## ASSIGNMENT
Filter the records below for the word "تامین". Copy each line that holds it.

[Saved data entries]

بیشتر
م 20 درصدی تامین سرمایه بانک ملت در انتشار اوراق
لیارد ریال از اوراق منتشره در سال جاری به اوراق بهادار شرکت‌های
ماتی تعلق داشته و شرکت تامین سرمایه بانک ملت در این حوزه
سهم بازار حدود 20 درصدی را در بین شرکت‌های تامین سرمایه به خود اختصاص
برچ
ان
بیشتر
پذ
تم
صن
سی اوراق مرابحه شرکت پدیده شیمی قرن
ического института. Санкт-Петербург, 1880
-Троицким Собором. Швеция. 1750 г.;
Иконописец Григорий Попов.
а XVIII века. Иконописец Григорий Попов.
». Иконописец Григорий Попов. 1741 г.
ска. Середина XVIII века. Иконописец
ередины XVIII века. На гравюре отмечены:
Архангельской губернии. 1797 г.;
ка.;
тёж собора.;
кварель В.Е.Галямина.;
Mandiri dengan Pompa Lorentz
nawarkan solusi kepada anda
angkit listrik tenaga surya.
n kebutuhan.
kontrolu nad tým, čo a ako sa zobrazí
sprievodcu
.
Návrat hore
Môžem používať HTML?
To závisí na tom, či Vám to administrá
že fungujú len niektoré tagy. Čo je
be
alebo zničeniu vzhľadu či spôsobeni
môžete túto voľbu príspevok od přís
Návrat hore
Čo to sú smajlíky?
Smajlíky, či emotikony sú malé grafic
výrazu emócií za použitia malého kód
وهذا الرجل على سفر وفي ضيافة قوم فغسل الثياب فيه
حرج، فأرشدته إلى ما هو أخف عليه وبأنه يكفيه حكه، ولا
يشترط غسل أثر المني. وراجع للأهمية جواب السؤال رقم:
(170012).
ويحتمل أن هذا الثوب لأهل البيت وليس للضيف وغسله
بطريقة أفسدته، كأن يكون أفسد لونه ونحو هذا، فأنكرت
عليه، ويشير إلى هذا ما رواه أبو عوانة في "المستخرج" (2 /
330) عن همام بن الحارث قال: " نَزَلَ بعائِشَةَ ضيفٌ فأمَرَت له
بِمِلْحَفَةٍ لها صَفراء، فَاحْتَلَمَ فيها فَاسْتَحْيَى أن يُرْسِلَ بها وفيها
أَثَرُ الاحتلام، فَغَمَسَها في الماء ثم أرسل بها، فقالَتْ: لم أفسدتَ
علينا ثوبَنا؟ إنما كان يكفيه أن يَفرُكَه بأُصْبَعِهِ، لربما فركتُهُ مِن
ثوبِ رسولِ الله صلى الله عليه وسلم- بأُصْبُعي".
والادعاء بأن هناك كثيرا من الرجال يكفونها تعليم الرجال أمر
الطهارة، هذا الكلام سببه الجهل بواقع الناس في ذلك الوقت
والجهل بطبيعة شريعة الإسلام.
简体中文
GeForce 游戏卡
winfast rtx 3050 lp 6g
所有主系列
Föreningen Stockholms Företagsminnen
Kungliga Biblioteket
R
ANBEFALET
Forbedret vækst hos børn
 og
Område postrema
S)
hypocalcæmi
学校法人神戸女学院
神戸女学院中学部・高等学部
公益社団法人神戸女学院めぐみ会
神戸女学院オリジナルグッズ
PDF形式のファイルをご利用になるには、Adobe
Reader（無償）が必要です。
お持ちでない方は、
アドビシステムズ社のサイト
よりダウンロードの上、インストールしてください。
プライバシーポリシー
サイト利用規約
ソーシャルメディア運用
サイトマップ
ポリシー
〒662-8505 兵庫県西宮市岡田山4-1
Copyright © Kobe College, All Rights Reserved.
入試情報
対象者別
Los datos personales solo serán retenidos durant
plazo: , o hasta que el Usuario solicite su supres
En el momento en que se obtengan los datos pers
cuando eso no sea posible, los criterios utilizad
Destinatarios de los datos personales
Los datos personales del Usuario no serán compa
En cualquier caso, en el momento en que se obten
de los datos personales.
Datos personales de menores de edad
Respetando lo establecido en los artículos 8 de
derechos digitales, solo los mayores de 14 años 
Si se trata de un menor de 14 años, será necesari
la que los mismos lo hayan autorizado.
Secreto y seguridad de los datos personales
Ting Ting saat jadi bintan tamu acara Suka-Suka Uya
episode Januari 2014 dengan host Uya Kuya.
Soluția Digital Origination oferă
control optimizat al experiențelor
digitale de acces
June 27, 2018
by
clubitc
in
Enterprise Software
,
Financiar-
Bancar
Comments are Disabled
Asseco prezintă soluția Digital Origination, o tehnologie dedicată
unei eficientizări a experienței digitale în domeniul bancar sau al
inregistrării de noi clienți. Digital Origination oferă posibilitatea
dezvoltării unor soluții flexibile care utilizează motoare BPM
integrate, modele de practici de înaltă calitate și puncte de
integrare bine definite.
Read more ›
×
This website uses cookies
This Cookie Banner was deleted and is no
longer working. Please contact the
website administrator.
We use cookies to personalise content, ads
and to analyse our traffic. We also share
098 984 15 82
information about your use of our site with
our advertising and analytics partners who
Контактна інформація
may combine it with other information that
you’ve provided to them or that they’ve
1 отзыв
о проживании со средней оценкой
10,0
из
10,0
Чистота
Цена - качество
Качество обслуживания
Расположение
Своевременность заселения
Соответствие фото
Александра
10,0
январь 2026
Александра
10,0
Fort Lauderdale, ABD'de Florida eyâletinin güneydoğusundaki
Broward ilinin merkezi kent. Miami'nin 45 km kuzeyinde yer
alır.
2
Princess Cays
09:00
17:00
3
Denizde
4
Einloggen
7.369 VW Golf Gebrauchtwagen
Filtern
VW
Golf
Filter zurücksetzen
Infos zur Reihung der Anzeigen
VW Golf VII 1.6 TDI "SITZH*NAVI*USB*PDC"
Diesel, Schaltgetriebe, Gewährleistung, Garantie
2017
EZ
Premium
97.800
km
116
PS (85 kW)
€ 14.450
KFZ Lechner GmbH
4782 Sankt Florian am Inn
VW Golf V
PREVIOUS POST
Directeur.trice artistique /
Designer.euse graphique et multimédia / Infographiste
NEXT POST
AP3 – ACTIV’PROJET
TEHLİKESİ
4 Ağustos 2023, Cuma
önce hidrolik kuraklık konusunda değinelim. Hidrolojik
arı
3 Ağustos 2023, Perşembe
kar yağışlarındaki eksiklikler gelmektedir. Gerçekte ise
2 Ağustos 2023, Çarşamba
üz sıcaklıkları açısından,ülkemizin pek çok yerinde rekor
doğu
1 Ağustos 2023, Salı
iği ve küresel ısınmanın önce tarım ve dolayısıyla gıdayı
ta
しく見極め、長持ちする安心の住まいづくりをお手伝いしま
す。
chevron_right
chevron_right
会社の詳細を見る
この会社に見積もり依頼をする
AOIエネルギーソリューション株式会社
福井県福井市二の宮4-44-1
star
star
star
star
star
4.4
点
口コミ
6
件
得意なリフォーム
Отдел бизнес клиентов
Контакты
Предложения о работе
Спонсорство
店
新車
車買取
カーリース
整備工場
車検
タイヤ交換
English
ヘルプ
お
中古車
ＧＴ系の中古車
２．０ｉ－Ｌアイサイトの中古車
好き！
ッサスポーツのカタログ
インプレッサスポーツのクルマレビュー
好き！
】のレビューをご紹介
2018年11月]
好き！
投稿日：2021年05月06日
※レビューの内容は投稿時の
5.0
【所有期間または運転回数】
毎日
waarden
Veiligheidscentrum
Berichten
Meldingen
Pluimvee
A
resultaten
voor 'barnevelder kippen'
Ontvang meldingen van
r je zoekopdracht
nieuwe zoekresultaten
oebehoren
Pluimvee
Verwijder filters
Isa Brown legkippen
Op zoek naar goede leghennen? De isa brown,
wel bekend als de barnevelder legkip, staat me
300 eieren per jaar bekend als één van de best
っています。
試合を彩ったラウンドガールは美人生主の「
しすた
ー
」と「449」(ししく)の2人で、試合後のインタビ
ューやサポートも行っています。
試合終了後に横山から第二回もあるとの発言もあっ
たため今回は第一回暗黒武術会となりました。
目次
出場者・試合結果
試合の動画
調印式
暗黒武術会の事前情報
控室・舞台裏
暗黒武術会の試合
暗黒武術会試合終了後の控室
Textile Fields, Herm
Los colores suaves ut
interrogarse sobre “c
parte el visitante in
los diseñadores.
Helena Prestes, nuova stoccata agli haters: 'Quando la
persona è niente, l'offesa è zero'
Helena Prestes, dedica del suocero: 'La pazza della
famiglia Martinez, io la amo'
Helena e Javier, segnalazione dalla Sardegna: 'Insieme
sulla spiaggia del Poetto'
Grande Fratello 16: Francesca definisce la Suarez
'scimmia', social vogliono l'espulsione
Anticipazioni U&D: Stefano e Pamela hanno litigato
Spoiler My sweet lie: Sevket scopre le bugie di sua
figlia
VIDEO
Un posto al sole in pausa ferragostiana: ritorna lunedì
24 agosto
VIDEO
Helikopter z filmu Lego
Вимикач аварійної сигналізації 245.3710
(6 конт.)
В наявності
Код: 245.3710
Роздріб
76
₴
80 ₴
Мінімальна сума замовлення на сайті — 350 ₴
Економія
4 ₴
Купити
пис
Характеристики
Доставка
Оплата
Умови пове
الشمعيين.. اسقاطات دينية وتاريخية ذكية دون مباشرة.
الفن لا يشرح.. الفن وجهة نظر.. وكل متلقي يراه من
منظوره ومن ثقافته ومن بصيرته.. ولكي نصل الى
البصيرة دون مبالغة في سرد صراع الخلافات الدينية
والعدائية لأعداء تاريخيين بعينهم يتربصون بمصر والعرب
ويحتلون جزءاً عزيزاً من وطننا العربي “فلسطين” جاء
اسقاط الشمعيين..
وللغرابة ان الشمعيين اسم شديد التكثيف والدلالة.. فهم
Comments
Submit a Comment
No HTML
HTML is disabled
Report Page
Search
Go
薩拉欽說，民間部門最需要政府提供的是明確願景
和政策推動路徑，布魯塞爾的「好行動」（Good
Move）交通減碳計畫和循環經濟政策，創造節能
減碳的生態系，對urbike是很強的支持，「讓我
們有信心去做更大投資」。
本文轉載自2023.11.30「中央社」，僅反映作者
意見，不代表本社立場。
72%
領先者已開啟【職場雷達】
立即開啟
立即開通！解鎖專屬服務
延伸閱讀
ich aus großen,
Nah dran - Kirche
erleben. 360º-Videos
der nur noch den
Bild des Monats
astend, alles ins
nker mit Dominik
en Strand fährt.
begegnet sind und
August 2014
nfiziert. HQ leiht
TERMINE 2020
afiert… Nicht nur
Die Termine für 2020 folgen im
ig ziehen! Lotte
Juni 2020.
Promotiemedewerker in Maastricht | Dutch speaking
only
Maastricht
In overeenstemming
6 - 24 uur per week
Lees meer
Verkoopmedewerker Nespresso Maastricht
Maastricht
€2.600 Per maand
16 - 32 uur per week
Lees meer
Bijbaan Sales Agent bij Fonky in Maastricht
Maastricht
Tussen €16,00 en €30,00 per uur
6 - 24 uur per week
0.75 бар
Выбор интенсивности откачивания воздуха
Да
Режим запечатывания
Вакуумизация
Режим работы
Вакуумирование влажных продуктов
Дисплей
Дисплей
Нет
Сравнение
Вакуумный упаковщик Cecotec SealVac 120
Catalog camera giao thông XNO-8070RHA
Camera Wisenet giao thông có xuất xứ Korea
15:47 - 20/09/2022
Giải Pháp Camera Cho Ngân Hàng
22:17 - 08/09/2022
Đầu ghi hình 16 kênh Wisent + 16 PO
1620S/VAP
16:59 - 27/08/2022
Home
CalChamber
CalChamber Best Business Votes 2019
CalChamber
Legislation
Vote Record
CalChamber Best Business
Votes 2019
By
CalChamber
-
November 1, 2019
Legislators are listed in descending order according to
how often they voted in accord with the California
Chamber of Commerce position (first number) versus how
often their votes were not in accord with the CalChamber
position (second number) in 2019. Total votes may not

## TASK ANSWER
م 20 درصدی تامین سرمایه بانک ملت در انتشار اوراق
ماتی تعلق داشته و شرکت تامین سرمایه بانک ملت در این حوزه
سهم بازار حدود 20 درصدی را در بین شرکت‌های تامین سرمایه به خود اختصاص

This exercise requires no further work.